» THE PROBLEM:
The entire listing below is to be transcribed without a single slip.

» DATA SHOWN:
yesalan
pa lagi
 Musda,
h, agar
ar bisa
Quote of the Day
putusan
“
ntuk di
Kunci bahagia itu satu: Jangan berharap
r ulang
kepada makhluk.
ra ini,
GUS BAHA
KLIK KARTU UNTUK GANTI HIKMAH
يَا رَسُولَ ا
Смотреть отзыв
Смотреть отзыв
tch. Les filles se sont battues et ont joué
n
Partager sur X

» WORKED SOLUTION:
yesalan
pa lagi
 Musda,
h, agar
ar bisa
Quote of the Day
putusan
“
ntuk di
Kunci bahagia itu satu: Jangan berharap
r ulang
kepada makhluk.
ra ini,
GUS BAHA
KLIK KARTU UNTUK GANTI HIKMAH
يَا رَسُولَ ا
Смотреть отзыв
Смотреть отзыв
tch. Les filles se sont battues et ont joué
n
Partager sur X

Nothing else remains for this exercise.